Thanks for your attention!

Agustin

[FMDenaro]

Quote:

Originally Posted by agustinvo

Hello

my question is referred to the triggering of turbulence in LES and DNS in natural convection.

It is widely studied how to trigger it in forced convection (like sinthetic turbulence, providing momemtum sources, buoyancy terms...), but I would like to know if those methods are valid too for natural convection, or if there are other methods to do that.

In my case, I have a natural boundary layer. Turbulence is expected to develop by itself, but it seems it take so much time. I am imposing a fixed heat flux in the wall.

Thanks for your attention!

Agustin

have you tried to superimpose a noise to the initial condition?

[agustinvo]

Quote:

Originally Posted by FMDenaro

have you tried to superimpose a noise to the initial condition?

I

I tried before, but since my incoming flow has a constant temperature, it dissapear quickly.

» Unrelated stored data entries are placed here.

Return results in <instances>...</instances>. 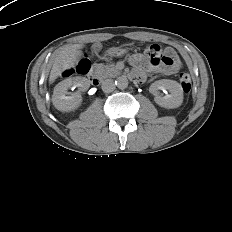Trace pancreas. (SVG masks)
I'll return each instance as SVG.
<instances>
[{"instance_id":"cf45deb5","label":"pancreas","mask_w":232,"mask_h":232,"mask_svg":"<svg viewBox=\"0 0 232 232\" xmlns=\"http://www.w3.org/2000/svg\"><path fill=\"white\" fill-rule=\"evenodd\" d=\"M96 71L98 75L102 78L107 77H116L120 74V71L116 68L114 64L104 65V64H97Z\"/></svg>"}]
</instances>
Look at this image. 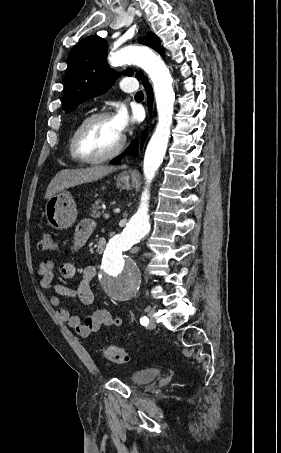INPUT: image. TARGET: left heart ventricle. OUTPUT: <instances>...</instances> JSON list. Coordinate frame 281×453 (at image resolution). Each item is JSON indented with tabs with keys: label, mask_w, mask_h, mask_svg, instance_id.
Masks as SVG:
<instances>
[{
	"label": "left heart ventricle",
	"mask_w": 281,
	"mask_h": 453,
	"mask_svg": "<svg viewBox=\"0 0 281 453\" xmlns=\"http://www.w3.org/2000/svg\"><path fill=\"white\" fill-rule=\"evenodd\" d=\"M112 119L92 123L86 130L81 149L89 158L98 157L112 151L122 138Z\"/></svg>",
	"instance_id": "b2bd125f"
}]
</instances>
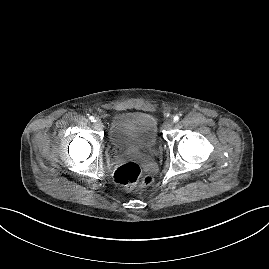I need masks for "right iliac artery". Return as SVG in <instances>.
<instances>
[{
	"label": "right iliac artery",
	"mask_w": 269,
	"mask_h": 269,
	"mask_svg": "<svg viewBox=\"0 0 269 269\" xmlns=\"http://www.w3.org/2000/svg\"><path fill=\"white\" fill-rule=\"evenodd\" d=\"M89 119L94 122L95 121V118L93 116H90Z\"/></svg>",
	"instance_id": "right-iliac-artery-1"
}]
</instances>
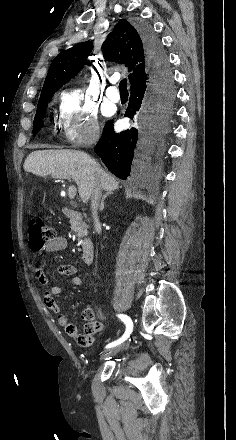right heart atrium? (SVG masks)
I'll use <instances>...</instances> for the list:
<instances>
[{
    "label": "right heart atrium",
    "instance_id": "obj_1",
    "mask_svg": "<svg viewBox=\"0 0 236 440\" xmlns=\"http://www.w3.org/2000/svg\"><path fill=\"white\" fill-rule=\"evenodd\" d=\"M57 119L63 137L75 146L92 144L100 136L96 107L77 88L58 94Z\"/></svg>",
    "mask_w": 236,
    "mask_h": 440
}]
</instances>
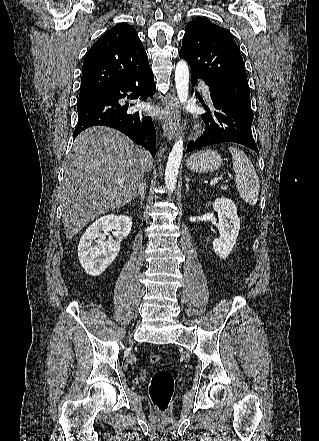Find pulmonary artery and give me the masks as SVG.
Instances as JSON below:
<instances>
[{
    "label": "pulmonary artery",
    "mask_w": 319,
    "mask_h": 441,
    "mask_svg": "<svg viewBox=\"0 0 319 441\" xmlns=\"http://www.w3.org/2000/svg\"><path fill=\"white\" fill-rule=\"evenodd\" d=\"M202 93L205 97L210 98V91L208 87L204 84H201Z\"/></svg>",
    "instance_id": "1"
}]
</instances>
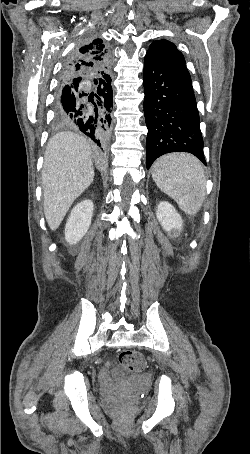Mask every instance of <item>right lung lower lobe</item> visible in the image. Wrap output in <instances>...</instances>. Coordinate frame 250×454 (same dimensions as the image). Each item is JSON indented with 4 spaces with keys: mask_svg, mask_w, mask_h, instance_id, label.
<instances>
[{
    "mask_svg": "<svg viewBox=\"0 0 250 454\" xmlns=\"http://www.w3.org/2000/svg\"><path fill=\"white\" fill-rule=\"evenodd\" d=\"M80 48L73 52L69 61L78 56ZM93 81L97 90L89 95L83 87ZM112 106L113 92L108 72L99 75L88 73L60 81L55 97V117L59 125L82 131L103 149L110 136Z\"/></svg>",
    "mask_w": 250,
    "mask_h": 454,
    "instance_id": "1",
    "label": "right lung lower lobe"
}]
</instances>
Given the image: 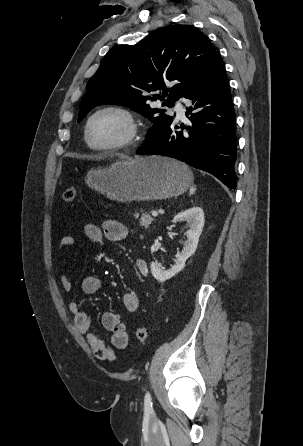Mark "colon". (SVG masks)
I'll return each instance as SVG.
<instances>
[{"instance_id":"obj_1","label":"colon","mask_w":303,"mask_h":446,"mask_svg":"<svg viewBox=\"0 0 303 446\" xmlns=\"http://www.w3.org/2000/svg\"><path fill=\"white\" fill-rule=\"evenodd\" d=\"M65 202L72 203L76 199V189L73 186L67 187L62 193ZM135 339L139 345L145 344L148 339V329L145 326H137L135 328Z\"/></svg>"}]
</instances>
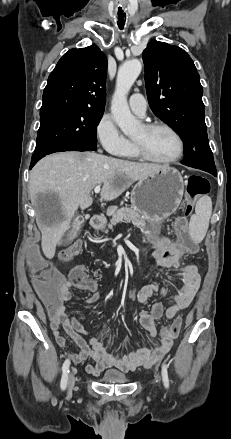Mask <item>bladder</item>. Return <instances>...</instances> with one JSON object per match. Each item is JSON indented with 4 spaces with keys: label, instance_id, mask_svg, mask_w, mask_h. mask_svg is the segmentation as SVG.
Masks as SVG:
<instances>
[{
    "label": "bladder",
    "instance_id": "bladder-1",
    "mask_svg": "<svg viewBox=\"0 0 231 439\" xmlns=\"http://www.w3.org/2000/svg\"><path fill=\"white\" fill-rule=\"evenodd\" d=\"M101 381L106 384H126L129 378L121 371L110 369L104 372Z\"/></svg>",
    "mask_w": 231,
    "mask_h": 439
}]
</instances>
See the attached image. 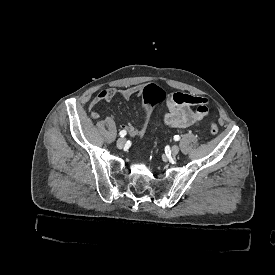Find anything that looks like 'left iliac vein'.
Here are the masks:
<instances>
[{"label":"left iliac vein","mask_w":275,"mask_h":275,"mask_svg":"<svg viewBox=\"0 0 275 275\" xmlns=\"http://www.w3.org/2000/svg\"><path fill=\"white\" fill-rule=\"evenodd\" d=\"M179 150H180L179 146H177V145H174L171 148V152H172L173 155H177L179 153Z\"/></svg>","instance_id":"4c4485c4"}]
</instances>
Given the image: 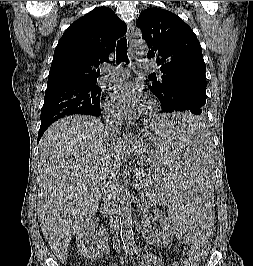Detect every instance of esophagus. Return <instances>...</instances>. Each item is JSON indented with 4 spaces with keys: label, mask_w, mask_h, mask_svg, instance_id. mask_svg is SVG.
Returning <instances> with one entry per match:
<instances>
[{
    "label": "esophagus",
    "mask_w": 253,
    "mask_h": 266,
    "mask_svg": "<svg viewBox=\"0 0 253 266\" xmlns=\"http://www.w3.org/2000/svg\"><path fill=\"white\" fill-rule=\"evenodd\" d=\"M133 35H134V26L132 23H129L127 26V33H126V36L129 42H131ZM133 141H135V135L131 132L126 133L124 136V142L126 144H131L133 143Z\"/></svg>",
    "instance_id": "esophagus-1"
}]
</instances>
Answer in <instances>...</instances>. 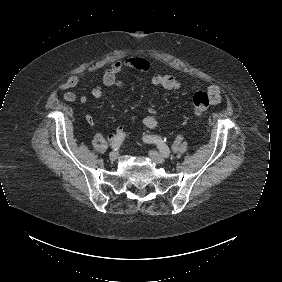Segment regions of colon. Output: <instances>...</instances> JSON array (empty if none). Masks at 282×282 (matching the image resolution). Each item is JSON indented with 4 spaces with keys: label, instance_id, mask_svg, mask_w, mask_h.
Listing matches in <instances>:
<instances>
[{
    "label": "colon",
    "instance_id": "obj_1",
    "mask_svg": "<svg viewBox=\"0 0 282 282\" xmlns=\"http://www.w3.org/2000/svg\"><path fill=\"white\" fill-rule=\"evenodd\" d=\"M215 102L208 93L204 91L196 92L192 98V103L197 113L206 111Z\"/></svg>",
    "mask_w": 282,
    "mask_h": 282
}]
</instances>
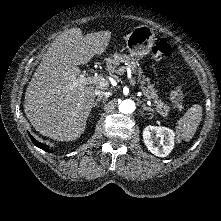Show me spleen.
Returning <instances> with one entry per match:
<instances>
[{
    "label": "spleen",
    "mask_w": 221,
    "mask_h": 221,
    "mask_svg": "<svg viewBox=\"0 0 221 221\" xmlns=\"http://www.w3.org/2000/svg\"><path fill=\"white\" fill-rule=\"evenodd\" d=\"M203 108L199 104L192 105L187 112L177 121V140L189 141L195 134L202 119Z\"/></svg>",
    "instance_id": "obj_1"
}]
</instances>
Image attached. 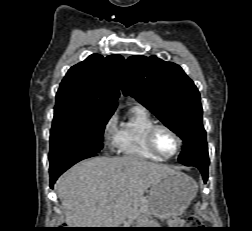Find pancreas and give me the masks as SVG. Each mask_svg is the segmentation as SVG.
<instances>
[{"instance_id": "obj_1", "label": "pancreas", "mask_w": 252, "mask_h": 231, "mask_svg": "<svg viewBox=\"0 0 252 231\" xmlns=\"http://www.w3.org/2000/svg\"><path fill=\"white\" fill-rule=\"evenodd\" d=\"M144 203H145V198L142 197L141 200H140V202H139V204L143 205ZM145 222L146 223L149 222V220H147V217L143 219L142 224H144Z\"/></svg>"}]
</instances>
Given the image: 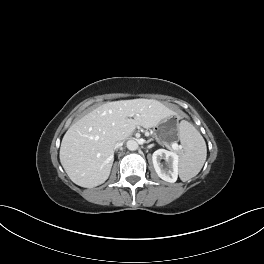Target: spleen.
<instances>
[{"mask_svg": "<svg viewBox=\"0 0 264 264\" xmlns=\"http://www.w3.org/2000/svg\"><path fill=\"white\" fill-rule=\"evenodd\" d=\"M178 127V136L183 147V151L179 153V177L182 181H187L202 169L207 148L204 138L190 122L182 120Z\"/></svg>", "mask_w": 264, "mask_h": 264, "instance_id": "obj_1", "label": "spleen"}]
</instances>
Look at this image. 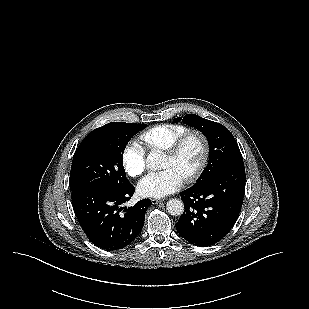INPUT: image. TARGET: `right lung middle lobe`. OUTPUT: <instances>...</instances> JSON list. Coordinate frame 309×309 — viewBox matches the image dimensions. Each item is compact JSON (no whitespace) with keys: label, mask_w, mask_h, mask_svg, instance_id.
Masks as SVG:
<instances>
[{"label":"right lung middle lobe","mask_w":309,"mask_h":309,"mask_svg":"<svg viewBox=\"0 0 309 309\" xmlns=\"http://www.w3.org/2000/svg\"><path fill=\"white\" fill-rule=\"evenodd\" d=\"M146 124L111 122L89 133L76 149L70 173L71 191L87 187L115 190L131 183L122 157L129 140Z\"/></svg>","instance_id":"right-lung-middle-lobe-1"}]
</instances>
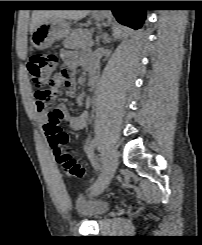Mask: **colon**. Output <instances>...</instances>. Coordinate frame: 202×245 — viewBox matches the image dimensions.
I'll use <instances>...</instances> for the list:
<instances>
[{"label":"colon","mask_w":202,"mask_h":245,"mask_svg":"<svg viewBox=\"0 0 202 245\" xmlns=\"http://www.w3.org/2000/svg\"><path fill=\"white\" fill-rule=\"evenodd\" d=\"M59 59L53 54H34L28 64L32 83L39 88L38 104L50 107L59 94L60 83L69 73L67 70H59ZM60 117L53 110L49 111L44 130L51 140L53 154L62 172L72 178H83L86 175L85 168L80 165L68 146V135L60 126Z\"/></svg>","instance_id":"colon-1"}]
</instances>
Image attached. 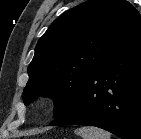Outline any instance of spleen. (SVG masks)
Returning a JSON list of instances; mask_svg holds the SVG:
<instances>
[{"instance_id": "obj_1", "label": "spleen", "mask_w": 141, "mask_h": 139, "mask_svg": "<svg viewBox=\"0 0 141 139\" xmlns=\"http://www.w3.org/2000/svg\"><path fill=\"white\" fill-rule=\"evenodd\" d=\"M75 133L82 139H111V134L93 126L81 127L75 130Z\"/></svg>"}]
</instances>
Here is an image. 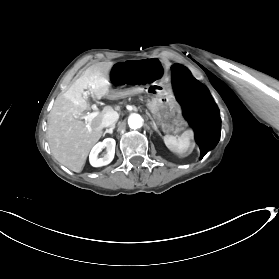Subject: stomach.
<instances>
[{"instance_id": "1", "label": "stomach", "mask_w": 279, "mask_h": 279, "mask_svg": "<svg viewBox=\"0 0 279 279\" xmlns=\"http://www.w3.org/2000/svg\"><path fill=\"white\" fill-rule=\"evenodd\" d=\"M148 110L165 133L179 131L184 125L185 116L176 100L155 96L149 101Z\"/></svg>"}]
</instances>
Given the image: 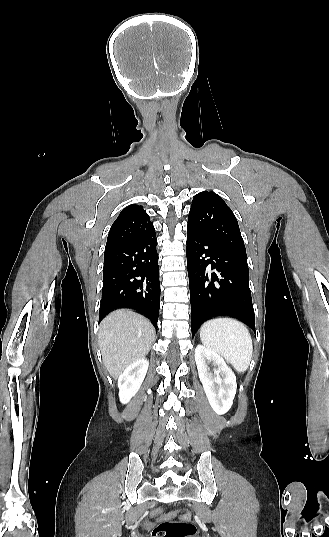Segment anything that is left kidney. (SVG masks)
Returning a JSON list of instances; mask_svg holds the SVG:
<instances>
[{"label":"left kidney","mask_w":329,"mask_h":537,"mask_svg":"<svg viewBox=\"0 0 329 537\" xmlns=\"http://www.w3.org/2000/svg\"><path fill=\"white\" fill-rule=\"evenodd\" d=\"M195 361L210 406L216 414H225L231 408L236 394L235 374L219 354L203 345L196 346ZM210 362L217 367L213 373L208 367Z\"/></svg>","instance_id":"1"}]
</instances>
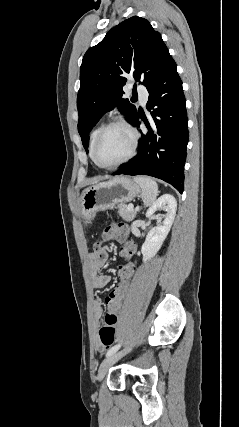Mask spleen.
<instances>
[{"mask_svg": "<svg viewBox=\"0 0 239 427\" xmlns=\"http://www.w3.org/2000/svg\"><path fill=\"white\" fill-rule=\"evenodd\" d=\"M134 181L142 188V200L145 206H151L154 204L158 196V185L150 177L147 176H136Z\"/></svg>", "mask_w": 239, "mask_h": 427, "instance_id": "obj_1", "label": "spleen"}]
</instances>
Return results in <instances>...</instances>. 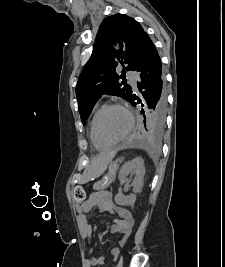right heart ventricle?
I'll return each mask as SVG.
<instances>
[{"label":"right heart ventricle","mask_w":225,"mask_h":267,"mask_svg":"<svg viewBox=\"0 0 225 267\" xmlns=\"http://www.w3.org/2000/svg\"><path fill=\"white\" fill-rule=\"evenodd\" d=\"M101 109H102V107L97 106L93 110L91 117H90L89 128H88V134H89L90 141H91L93 147L96 149H106V148L111 147L110 145H107V144L101 142L97 138V135L95 133V121H96V118H97L99 112L101 111Z\"/></svg>","instance_id":"e07e8e85"}]
</instances>
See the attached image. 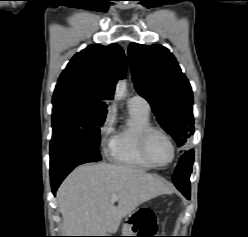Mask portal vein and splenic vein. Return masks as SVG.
I'll return each mask as SVG.
<instances>
[{"label":"portal vein and splenic vein","mask_w":248,"mask_h":237,"mask_svg":"<svg viewBox=\"0 0 248 237\" xmlns=\"http://www.w3.org/2000/svg\"><path fill=\"white\" fill-rule=\"evenodd\" d=\"M112 202H116L118 200V196L116 194L111 195L110 197Z\"/></svg>","instance_id":"obj_1"}]
</instances>
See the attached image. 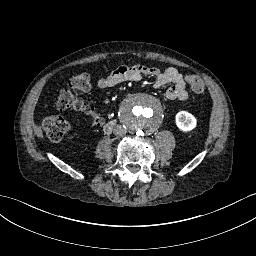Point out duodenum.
<instances>
[{"instance_id":"duodenum-1","label":"duodenum","mask_w":256,"mask_h":256,"mask_svg":"<svg viewBox=\"0 0 256 256\" xmlns=\"http://www.w3.org/2000/svg\"><path fill=\"white\" fill-rule=\"evenodd\" d=\"M116 125H117L116 120H109L105 122V124L103 125V131L106 134H110Z\"/></svg>"}]
</instances>
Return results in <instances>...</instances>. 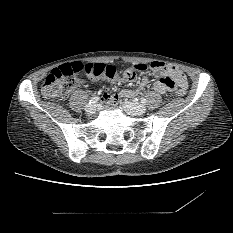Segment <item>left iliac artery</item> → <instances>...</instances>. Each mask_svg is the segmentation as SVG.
Instances as JSON below:
<instances>
[{"label":"left iliac artery","mask_w":233,"mask_h":233,"mask_svg":"<svg viewBox=\"0 0 233 233\" xmlns=\"http://www.w3.org/2000/svg\"><path fill=\"white\" fill-rule=\"evenodd\" d=\"M147 102V100L145 98L141 99V103L145 104Z\"/></svg>","instance_id":"left-iliac-artery-1"}]
</instances>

However, I can try to play a bit with it.

I was thinking to use a fluctuating heat flux q_w(t) in the wall. At the end of one period, the given heat should be the same, and I start provoking fluctuations close to the wall. Up to know, in 2D and fixed value of q_w it appears a fluctuation, but when I go for a 3D, a beautiful laminar profile appear, so I don't know how to make it turbulent.

Thanks for your interest!

[FMDenaro]

Quote:

Originally Posted by agustinvo

I

I tried before, but since my incoming flow has a constant temperature, it dissapear quickly. However, I can try to play a bit with it.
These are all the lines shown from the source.